Sus caminos se cruzaron hace casi un año. Desde entonces no han parado de crear música y en proceso de grabación está su primer disco. Son Sabela Ramil y Mateo Bruquetas, o lo que es lo mismo, Bahut Dúo. “La primera vez que quedamos la conexión fue inmediata, nuestras ideas iban en la misma dirección y los objetivos eran muy similares”, recuerdan.

Los dos sienten pasión por la música desde niños. “Empecé a tocar cuando era pequeño con la guitarra de mi abuelo, todavía la conservo, sacando temas de Metallica y lo que me enseñaba mi padre, que era profe de guitarra”, recuerda Mateo. Tras estudiar en academias y tocar en diferentes grupos hoy está trabajando en varios proyectos y formándose en jazz: “seguiré estudiando, ya que considero que el aprendizaje en la guitarra es infinito y no dejaré nunca de buscar nuevos retos”, apunta. Desde que era bebé, Sabela pasaba el tiempo escuchando a su tío tocar la tuba y el saxofón: “a los 5 años empecé a recibir clases de música tradicional (flauta y pandereta) y más tarde, cuando tuve edad, entré en el conservatorio donde haría mi formación como clarinetista durante 10 años”, recuerda Sabela. Siempre cantaba, “pero de una forma íntima”, hasta que llegó al grupo Muxarega con 16 años: “ahí supe que quería cantar hasta los fines de mis días, así que empecé a formarme con profes de canto, principalmente con Rosa Cedrón”, cuenta, “aunque estuve muy ligada a la música gallega y folk, por mi cuenta estudiaba otros temas y estilos, nunca me gustó etiquetarme o definirme en un estilo, quizás por eso seguí buscando más proyectos”, añade.
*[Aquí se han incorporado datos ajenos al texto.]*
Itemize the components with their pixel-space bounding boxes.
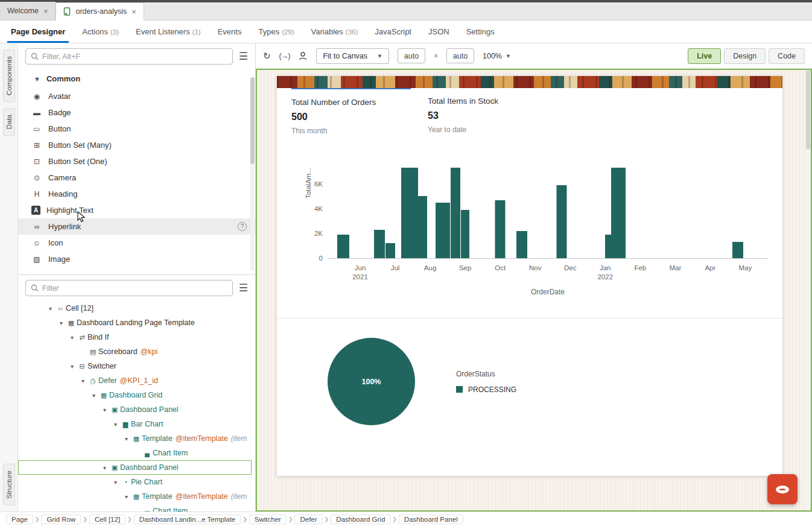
component-item-button-set-many-[interactable]: ⊞Button Set (Many)	[18, 137, 255, 153]
breadcrumb-item-page[interactable]: Page	[6, 515, 33, 524]
tree-node-pie-chart[interactable]: ▾◔Pie Chart	[18, 475, 252, 489]
editor-tab-Welcome[interactable]: Welcome×	[0, 2, 56, 20]
mode-button-code[interactable]: Code	[769, 48, 805, 64]
kpi-tile-total-items-in-stock[interactable]: Total Items in Stock53Year to date	[428, 88, 547, 141]
menu-item-event-listeners[interactable]: Event Listeners(1)	[127, 21, 209, 43]
tree-node-bar-chart[interactable]: ▾▆Bar Chart	[18, 417, 252, 431]
tree-node-dashboard-panel[interactable]: ▾▣Dashboard Panel	[18, 402, 252, 417]
chevron-down-icon[interactable]: ▾	[89, 392, 98, 399]
bar-icon: ▆	[120, 420, 131, 428]
bar	[451, 168, 460, 258]
rail-tab-data[interactable]: Data	[3, 108, 15, 136]
menu-item-variables[interactable]: Variables(36)	[303, 21, 367, 43]
chevron-down-icon[interactable]: ▾	[122, 493, 131, 500]
breadcrumb-item-grid-row[interactable]: Grid Row	[41, 515, 81, 524]
component-item-badge[interactable]: ▬Badge	[18, 104, 255, 121]
menu-item-label: Page Designer	[11, 27, 65, 36]
help-icon[interactable]: ?	[238, 222, 247, 231]
tree-node-bind-if[interactable]: ▾⇄Bind If	[18, 330, 252, 344]
fit-to-canvas-select[interactable]: Fit to Canvas ▼	[316, 48, 389, 64]
panel-icon: ▣	[109, 464, 120, 472]
tree-node-defer[interactable]: ▾◷Defer@KPI_1_id	[18, 373, 252, 388]
menu-item-label: Variables	[311, 27, 343, 36]
components-panel: ☰ ▼ Common ◉Avatar▬Badge▭Button⊞Button S…	[18, 43, 255, 274]
canvas-width-input[interactable]	[398, 48, 425, 63]
tree-node-dashboard-landing-page-template[interactable]: ▾▦Dashboard Landing Page Template	[18, 315, 252, 330]
tree-node-chart-item[interactable]: ▄Chart Item	[18, 504, 252, 512]
mode-button-design[interactable]: Design	[724, 48, 766, 64]
chevron-down-icon[interactable]: ▾	[111, 421, 120, 428]
breadcrumb-item-switcher[interactable]: Switcher	[249, 515, 287, 524]
component-item-button-set-one-[interactable]: ⊡Button Set (One)	[18, 153, 255, 170]
kpi-tile-total-number-of-orders[interactable]: Total Number of Orders500This month	[291, 88, 411, 141]
chevron-down-icon[interactable]: ▾	[78, 378, 87, 384]
component-item-highlight-text[interactable]: AHighlight Text	[18, 202, 255, 218]
chevron-down-icon[interactable]: ▾	[100, 464, 109, 471]
breadcrumb-item-cell-12-[interactable]: Cell [12]	[89, 515, 125, 524]
cell-icon: ‹›	[55, 305, 66, 312]
x-tick-label: Nov	[529, 264, 541, 273]
user-icon[interactable]	[298, 51, 308, 61]
components-menu-icon[interactable]: ☰	[239, 51, 248, 62]
component-item-hyperlink[interactable]: ∞Hyperlink?	[18, 218, 255, 235]
tree-node-template[interactable]: ▾▦Template@itemTemplate(item	[18, 489, 252, 504]
chevron-down-icon[interactable]: ▾	[57, 320, 66, 326]
menu-item-events[interactable]: Events	[209, 21, 250, 43]
common-section-header[interactable]: ▼ Common	[18, 68, 255, 88]
canvas-height-input[interactable]	[446, 48, 474, 63]
component-item-camera[interactable]: ⊙Camera	[18, 170, 255, 186]
page-flow-icon[interactable]: (→)	[279, 52, 290, 60]
structure-filter[interactable]	[25, 280, 233, 296]
component-item-avatar[interactable]: ◉Avatar	[18, 88, 255, 104]
tree-node-scoreboard[interactable]: ▤Scoreboard@kpi	[18, 344, 252, 359]
breadcrumb-item-dashboard-panel[interactable]: Dashboard Panel	[399, 515, 463, 524]
chevron-down-icon[interactable]: ▾	[111, 479, 120, 486]
live-canvas-viewport[interactable]: Total Number of Orders500This monthTotal…	[256, 69, 812, 512]
breadcrumb-item-dashboard-grid[interactable]: Dashboard Grid	[331, 515, 390, 524]
refresh-icon[interactable]: ↻	[263, 51, 271, 60]
chevron-down-icon[interactable]: ▾	[68, 363, 77, 370]
structure-menu-icon[interactable]: ☰	[239, 283, 248, 293]
bar-chart: TotalAm... 02K4K6K Jun2021JulAugSepOctNo…	[303, 165, 772, 296]
chevron-down-icon[interactable]: ▾	[68, 334, 77, 341]
chevron-down-icon[interactable]: ▾	[46, 305, 55, 312]
menu-item-settings[interactable]: Settings	[458, 21, 503, 43]
template-icon: ▦	[66, 319, 77, 327]
component-item-heading[interactable]: HHeading	[18, 186, 255, 202]
tree-node-chart-item[interactable]: ▄Chart Item	[18, 446, 252, 460]
tree-node-template[interactable]: ▾▦Template@itemTemplate(item	[18, 431, 252, 446]
chevron-down-icon[interactable]: ▾	[122, 436, 131, 442]
tree-node-switcher[interactable]: ▾⊟Switcher	[18, 359, 252, 373]
breadcrumb-item-defer[interactable]: Defer	[294, 515, 322, 524]
assistant-chat-button[interactable]	[767, 474, 798, 504]
component-item-icon[interactable]: ☺Icon	[18, 235, 255, 251]
menu-item-types[interactable]: Types(29)	[250, 21, 302, 43]
menu-item-label: JavaScript	[375, 27, 411, 36]
breadcrumb-item-dashboard-landin-e-template[interactable]: Dashboard Landin...e Template	[134, 515, 241, 524]
tree-node-label: Dashboard Grid	[109, 391, 162, 399]
menu-item-json[interactable]: JSON	[420, 21, 458, 43]
zoom-select[interactable]: 100% ▼	[483, 52, 511, 60]
rail-tab-components[interactable]: Components	[3, 49, 15, 102]
tree-node-cell-12-[interactable]: ▾‹›Cell [12]	[18, 301, 252, 315]
oracle-ring-icon	[776, 486, 789, 493]
rail-tab-structure[interactable]: Structure	[3, 464, 15, 505]
menu-item-actions[interactable]: Actions(3)	[74, 21, 127, 43]
chevron-down-icon[interactable]: ▾	[100, 407, 109, 413]
menu-item-javascript[interactable]: JavaScript	[366, 21, 420, 43]
components-scrollbar[interactable]	[250, 77, 255, 271]
close-icon[interactable]: ×	[132, 7, 136, 16]
component-item-button[interactable]: ▭Button	[18, 121, 255, 137]
menu-item-page-designer[interactable]: Page Designer	[2, 21, 74, 43]
components-filter-input[interactable]	[42, 52, 227, 61]
tree-node-dashboard-grid[interactable]: ▾▦Dashboard Grid	[18, 388, 252, 402]
structure-filter-input[interactable]	[42, 284, 227, 293]
mode-button-live[interactable]: Live	[688, 48, 721, 64]
tree-node-dashboard-panel[interactable]: ▾▣Dashboard Panel	[18, 460, 252, 475]
close-icon[interactable]: ×	[43, 7, 48, 16]
components-filter[interactable]	[25, 48, 233, 65]
canvas-scrollbar[interactable]	[806, 71, 810, 510]
component-item-image[interactable]: ▨Image	[18, 251, 255, 267]
editor-tab-orders-analysis[interactable]: orders-analysis×	[56, 2, 144, 21]
component-item-label: Button Set (Many)	[48, 141, 112, 150]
La música es para los dos una pasión, “una forma de liberación y diversión”, dice Mateo, y “un canal de comunicación, sobre todo a nivel emocional, además de una amiga que te protege y a la vez te da libertad”, añade Sabela. Libre, natural, sin ingredientes y sin etiquetas, así es la música de Bahut Dúo. “No nos gustan las etiquetas, creemos que pueden llegar a limitarnos”, dicen, “venimos de diferentes estilos y experiencias musicales y cuando nos juntamos nos dejamos llevar improvisando y abriendo posibilidades para luego utilizar lo que nos gusta y lo que creemos que puede funcionar”.

Su música desprende naturalidad y sus conciertos en acústico no dejan al público indiferente. Prueba de ello es el baúl que siempre les acompaña. “Bahut significa baúl”, cuenta Sabela, “la idea del nombre nace porque queríamos que nuestra música saliese de la personas, de las emociones y situaciones que tienen en su vida. Por ese motivo, llevamos un baúl a nuestros conciertos”, explica, “ahí el público puede escribirnos lo que desee: recuerdos, emociones, comentarios, peticiones…”. Comenzaron haciendo versiones y aunque hay temas que nacen de ellos mismos, buscan transmitir y reflejar en su música lo que la gente siente al escucharlos. Después de cada concierto, leen todo lo que les han escrito, lo clasifican y a partir de ahí van enlazando y comenzando a crear: “en ocasiones, es solo un recuerdo el que nos inspira a hacer una letra y en otras, utilizamos las propias palabras y frases de los recuerdos”, dicen.

Les une la música, pero tienen caminos profesionales diferentes, en los que trabajan en paralelo a su proyecto común. Mateo tiene una empresa dedicada a la arquitectura y a la construcción y Sabela es terapeuta ocupacional y musicoterapeuta. Reconocen que hoy en día es muy difícil vivir de las canciones, discos y conciertos. “Los directos son una experiencia muy enriquecedora en la que ves y sientes realmente quién y cómo es esa persona que canta o toca”, explica Sabela, “los grandes tienen su público, pero no debemos olvidarnos de ir a esos cafés o salas más pequeñas que luchan día a día por ofrecer música en directo, es importante acudir a esos locales para descubrir y apoyar la cultura”, reivindican Mateo y Sabela. “Todos tenemos un papel activo para influir en lo que ocurre en nuestro alrededor y esta es una de esas cosas. Seguramente hay muchos más conciertos de los que nos imaginamos cerca de nuestros hogares”, apuntan, “animamos a todas las personas que nos leen a que exploren y descubran, quizás se encuentren a su nuevo artista preferido”.